Sara L. Wilson
A doll is more than a plaything for doll maker, Wendy Luann Barber.
“All of my dolls right now are collectors items,” she says. “When I first started making them I made play dolls, but not anymore. I guess I got tired of it because I couldn’t get the detail that I wanted.”
Wendy has been making cloth dolls for more than twenty years, but recently she’s been exploring a new medium: needle felting.
“It’s been around awhile, but it’s just now finding its groove,” she says of the process, which involves repeatedly poking an old steel-mill needle up and down into a pile of wool to compact and create shape.
Wendy, who started making dolls around the age of eight, can turn out a doll in about two days flat. From the bodice to the clothing to the painted-on face, her creations are influenced partly by her costuming and design degree, and partly by her imagination.

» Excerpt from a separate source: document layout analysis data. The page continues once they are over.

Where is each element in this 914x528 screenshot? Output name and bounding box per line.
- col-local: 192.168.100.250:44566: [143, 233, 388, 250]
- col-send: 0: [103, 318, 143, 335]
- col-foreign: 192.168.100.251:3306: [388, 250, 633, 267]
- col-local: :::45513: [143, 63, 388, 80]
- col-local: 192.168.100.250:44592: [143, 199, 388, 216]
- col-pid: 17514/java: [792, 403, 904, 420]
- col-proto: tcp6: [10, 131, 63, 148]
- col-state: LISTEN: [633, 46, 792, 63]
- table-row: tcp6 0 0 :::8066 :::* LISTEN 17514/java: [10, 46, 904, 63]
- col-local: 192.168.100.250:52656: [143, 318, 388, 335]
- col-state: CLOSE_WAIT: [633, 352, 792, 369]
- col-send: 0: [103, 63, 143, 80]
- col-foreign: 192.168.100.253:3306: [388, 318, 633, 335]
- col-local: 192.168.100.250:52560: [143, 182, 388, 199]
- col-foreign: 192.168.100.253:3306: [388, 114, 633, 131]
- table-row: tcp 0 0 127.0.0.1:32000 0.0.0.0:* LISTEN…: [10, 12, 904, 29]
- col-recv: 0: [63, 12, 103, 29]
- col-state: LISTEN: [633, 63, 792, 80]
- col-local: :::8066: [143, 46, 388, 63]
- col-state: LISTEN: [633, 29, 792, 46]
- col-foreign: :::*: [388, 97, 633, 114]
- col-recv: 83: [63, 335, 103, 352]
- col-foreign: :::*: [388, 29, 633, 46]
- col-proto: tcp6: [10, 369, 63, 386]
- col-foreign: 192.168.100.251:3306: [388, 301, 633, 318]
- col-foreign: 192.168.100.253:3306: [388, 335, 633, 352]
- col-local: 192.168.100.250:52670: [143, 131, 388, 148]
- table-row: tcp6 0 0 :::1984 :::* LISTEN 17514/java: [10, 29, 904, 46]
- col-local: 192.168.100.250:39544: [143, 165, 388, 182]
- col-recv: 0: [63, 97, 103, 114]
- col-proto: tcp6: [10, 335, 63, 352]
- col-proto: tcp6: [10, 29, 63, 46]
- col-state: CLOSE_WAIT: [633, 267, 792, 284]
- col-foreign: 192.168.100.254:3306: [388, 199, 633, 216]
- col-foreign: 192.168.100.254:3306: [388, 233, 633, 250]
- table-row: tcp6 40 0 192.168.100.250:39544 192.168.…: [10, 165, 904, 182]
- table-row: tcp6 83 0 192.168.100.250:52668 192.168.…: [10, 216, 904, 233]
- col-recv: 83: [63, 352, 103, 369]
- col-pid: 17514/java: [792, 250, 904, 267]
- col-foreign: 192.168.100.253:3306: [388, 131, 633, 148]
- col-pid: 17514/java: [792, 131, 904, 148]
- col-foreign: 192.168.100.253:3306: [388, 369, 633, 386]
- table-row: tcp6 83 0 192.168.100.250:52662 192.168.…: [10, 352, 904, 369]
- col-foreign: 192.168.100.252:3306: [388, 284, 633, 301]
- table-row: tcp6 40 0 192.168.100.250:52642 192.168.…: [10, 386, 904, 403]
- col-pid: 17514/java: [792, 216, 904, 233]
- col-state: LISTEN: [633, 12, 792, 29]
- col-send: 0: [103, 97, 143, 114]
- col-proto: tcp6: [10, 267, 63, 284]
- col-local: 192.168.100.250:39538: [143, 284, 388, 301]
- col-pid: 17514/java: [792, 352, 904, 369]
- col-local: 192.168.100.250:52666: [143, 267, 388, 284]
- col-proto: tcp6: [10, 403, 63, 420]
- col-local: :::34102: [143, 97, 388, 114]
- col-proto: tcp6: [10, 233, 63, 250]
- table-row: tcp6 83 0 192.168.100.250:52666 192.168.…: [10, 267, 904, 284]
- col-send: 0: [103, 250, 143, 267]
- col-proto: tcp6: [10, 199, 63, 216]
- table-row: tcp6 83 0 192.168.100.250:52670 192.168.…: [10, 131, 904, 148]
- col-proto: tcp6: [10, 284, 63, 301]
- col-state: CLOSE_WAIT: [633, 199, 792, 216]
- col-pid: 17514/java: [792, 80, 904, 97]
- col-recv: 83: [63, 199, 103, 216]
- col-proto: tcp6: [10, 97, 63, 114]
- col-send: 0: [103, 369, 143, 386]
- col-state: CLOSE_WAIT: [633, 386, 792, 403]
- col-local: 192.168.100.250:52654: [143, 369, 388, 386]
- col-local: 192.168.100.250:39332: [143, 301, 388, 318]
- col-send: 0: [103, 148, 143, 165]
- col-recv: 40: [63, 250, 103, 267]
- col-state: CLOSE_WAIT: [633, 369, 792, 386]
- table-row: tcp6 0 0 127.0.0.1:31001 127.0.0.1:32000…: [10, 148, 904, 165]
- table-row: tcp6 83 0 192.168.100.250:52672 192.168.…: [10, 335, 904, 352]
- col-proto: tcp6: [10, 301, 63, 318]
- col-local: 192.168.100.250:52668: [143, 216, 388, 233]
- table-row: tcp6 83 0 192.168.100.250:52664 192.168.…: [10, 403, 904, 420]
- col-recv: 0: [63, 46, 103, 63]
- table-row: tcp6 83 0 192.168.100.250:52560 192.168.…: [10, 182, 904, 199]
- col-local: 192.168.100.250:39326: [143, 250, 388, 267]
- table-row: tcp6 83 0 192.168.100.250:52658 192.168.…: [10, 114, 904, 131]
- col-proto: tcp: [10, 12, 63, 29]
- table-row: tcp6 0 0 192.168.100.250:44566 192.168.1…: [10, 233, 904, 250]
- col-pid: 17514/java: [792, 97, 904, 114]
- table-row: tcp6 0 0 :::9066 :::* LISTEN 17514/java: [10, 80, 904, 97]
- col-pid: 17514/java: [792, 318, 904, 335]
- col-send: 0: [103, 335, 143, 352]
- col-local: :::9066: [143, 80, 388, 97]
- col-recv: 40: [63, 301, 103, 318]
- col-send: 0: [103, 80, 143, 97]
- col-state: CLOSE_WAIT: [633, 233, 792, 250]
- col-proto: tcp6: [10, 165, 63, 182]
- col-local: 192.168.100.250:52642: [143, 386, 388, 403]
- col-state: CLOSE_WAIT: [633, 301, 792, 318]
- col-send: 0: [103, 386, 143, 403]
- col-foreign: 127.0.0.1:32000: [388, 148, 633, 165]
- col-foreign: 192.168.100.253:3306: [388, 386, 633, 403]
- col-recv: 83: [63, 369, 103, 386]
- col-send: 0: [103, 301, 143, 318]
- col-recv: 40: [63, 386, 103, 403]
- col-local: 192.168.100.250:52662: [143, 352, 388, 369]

“I’ve always had a very good imagination; I love fantasy and SciFi,” she says. But what she loves most about making dolls?: “The artistic part of it; being creative; taking a flat piece of fabric and making something [people] recognize,” Wendy says. “When people ask me what I do, they automatically think ‘play dolls,’ but when I whip out a picture they say ‘that’s not a doll, that’s art.’”
Wendy’s dolls are decked out for Halloween at Hampton House Art and Framing this month. Stop by for the artist’s reception on October 6, 5:30–7:30 pm.